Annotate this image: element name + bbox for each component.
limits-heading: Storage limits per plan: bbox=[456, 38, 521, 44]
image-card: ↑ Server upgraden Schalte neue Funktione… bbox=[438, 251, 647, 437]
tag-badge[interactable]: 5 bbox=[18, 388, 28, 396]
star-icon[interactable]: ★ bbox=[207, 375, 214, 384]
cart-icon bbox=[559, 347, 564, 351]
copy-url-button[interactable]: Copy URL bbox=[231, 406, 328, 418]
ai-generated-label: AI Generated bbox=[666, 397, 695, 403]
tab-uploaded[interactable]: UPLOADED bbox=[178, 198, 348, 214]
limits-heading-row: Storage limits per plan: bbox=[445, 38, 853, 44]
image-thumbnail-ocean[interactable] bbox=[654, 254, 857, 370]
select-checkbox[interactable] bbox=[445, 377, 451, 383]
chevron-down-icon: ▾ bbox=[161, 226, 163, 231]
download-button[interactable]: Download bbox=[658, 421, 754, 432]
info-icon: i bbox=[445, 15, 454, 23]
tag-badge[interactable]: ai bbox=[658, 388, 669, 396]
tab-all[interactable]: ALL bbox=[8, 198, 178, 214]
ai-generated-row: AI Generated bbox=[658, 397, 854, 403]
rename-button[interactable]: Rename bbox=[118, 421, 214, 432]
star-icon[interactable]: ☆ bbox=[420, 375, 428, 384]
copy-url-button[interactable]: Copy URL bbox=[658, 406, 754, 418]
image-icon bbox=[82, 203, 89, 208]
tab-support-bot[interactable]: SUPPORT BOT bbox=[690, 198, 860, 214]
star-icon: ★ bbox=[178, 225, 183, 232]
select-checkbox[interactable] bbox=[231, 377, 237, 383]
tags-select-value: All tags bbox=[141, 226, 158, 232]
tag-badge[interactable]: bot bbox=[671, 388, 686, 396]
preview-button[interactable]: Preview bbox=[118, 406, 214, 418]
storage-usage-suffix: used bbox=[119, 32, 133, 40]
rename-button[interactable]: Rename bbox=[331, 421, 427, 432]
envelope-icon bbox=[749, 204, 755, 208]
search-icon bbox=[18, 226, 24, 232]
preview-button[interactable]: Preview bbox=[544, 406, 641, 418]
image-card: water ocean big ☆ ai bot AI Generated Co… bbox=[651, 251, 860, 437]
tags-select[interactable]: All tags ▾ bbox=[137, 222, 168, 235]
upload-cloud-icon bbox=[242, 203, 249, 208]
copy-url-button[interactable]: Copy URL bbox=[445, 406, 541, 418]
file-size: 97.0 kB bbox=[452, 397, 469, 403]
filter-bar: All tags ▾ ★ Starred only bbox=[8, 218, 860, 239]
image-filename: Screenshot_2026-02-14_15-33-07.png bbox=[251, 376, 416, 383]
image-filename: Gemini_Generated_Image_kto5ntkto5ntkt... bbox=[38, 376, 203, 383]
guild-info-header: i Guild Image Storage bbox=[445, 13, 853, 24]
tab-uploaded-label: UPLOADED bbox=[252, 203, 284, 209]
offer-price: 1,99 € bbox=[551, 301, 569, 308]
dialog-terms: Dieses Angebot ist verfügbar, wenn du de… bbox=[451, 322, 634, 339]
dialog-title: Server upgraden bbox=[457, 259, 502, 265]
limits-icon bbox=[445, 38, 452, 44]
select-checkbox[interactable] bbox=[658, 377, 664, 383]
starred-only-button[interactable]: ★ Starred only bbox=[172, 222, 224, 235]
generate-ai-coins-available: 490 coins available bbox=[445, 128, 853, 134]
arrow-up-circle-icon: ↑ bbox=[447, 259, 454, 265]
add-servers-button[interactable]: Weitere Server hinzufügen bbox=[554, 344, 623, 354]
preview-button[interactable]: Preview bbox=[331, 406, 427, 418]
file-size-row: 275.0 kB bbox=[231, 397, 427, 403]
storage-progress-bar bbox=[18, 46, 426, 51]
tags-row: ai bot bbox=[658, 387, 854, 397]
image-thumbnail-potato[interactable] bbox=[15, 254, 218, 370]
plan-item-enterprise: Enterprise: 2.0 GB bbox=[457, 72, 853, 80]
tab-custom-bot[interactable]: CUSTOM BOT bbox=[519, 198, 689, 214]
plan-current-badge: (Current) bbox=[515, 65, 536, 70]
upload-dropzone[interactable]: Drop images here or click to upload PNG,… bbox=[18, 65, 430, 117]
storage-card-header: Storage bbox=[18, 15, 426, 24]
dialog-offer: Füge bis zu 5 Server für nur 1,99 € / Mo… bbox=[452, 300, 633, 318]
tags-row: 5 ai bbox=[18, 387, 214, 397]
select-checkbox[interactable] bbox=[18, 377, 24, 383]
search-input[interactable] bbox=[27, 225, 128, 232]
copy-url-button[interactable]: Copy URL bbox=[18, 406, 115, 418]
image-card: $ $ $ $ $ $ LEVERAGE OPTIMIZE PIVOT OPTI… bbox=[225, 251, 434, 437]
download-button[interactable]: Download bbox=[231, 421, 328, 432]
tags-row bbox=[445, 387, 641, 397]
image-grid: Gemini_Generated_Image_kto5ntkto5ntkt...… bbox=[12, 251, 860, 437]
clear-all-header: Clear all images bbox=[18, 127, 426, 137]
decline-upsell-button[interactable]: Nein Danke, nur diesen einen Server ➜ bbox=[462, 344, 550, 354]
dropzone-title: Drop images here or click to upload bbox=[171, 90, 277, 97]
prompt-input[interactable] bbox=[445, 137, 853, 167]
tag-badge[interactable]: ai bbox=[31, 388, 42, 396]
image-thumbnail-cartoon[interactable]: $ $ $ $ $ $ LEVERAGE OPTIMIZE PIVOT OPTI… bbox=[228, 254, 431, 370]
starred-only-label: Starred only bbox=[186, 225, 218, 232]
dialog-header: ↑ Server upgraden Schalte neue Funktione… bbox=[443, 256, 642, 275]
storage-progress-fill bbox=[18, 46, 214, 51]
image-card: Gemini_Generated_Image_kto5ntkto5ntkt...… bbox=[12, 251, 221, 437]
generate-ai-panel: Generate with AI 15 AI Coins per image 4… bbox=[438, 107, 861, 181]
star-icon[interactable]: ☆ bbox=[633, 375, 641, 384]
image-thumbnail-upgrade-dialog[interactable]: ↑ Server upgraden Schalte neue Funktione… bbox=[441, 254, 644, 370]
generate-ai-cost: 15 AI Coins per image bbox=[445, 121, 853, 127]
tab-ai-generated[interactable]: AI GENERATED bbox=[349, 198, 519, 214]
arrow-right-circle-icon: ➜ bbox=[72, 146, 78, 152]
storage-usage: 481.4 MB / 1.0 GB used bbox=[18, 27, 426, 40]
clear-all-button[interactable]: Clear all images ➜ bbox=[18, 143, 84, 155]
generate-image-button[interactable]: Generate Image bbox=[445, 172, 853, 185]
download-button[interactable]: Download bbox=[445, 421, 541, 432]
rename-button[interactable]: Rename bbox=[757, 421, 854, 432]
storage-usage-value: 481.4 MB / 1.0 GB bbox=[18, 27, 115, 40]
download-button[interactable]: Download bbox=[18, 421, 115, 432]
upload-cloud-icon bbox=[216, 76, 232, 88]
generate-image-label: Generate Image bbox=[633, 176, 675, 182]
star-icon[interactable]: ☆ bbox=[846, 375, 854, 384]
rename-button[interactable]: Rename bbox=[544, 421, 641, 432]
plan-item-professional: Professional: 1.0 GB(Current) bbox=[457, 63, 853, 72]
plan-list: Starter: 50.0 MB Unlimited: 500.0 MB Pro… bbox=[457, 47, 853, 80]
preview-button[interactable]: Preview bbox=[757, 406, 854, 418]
-------------------------
### HOW TO COMPLETE THIS TASK
Which lines above carry the string "OPTI"? Copy those lines.

### OUTPUT OF THE TASK
image-card: $ $ $ $ $ $ LEVERAGE OPTIMIZE PIVOT OPTI… bbox=[225, 251, 434, 437]
image-thumbnail-cartoon[interactable]: $ $ $ $ $ $ LEVERAGE OPTIMIZE PIVOT OPTI… bbox=[228, 254, 431, 370]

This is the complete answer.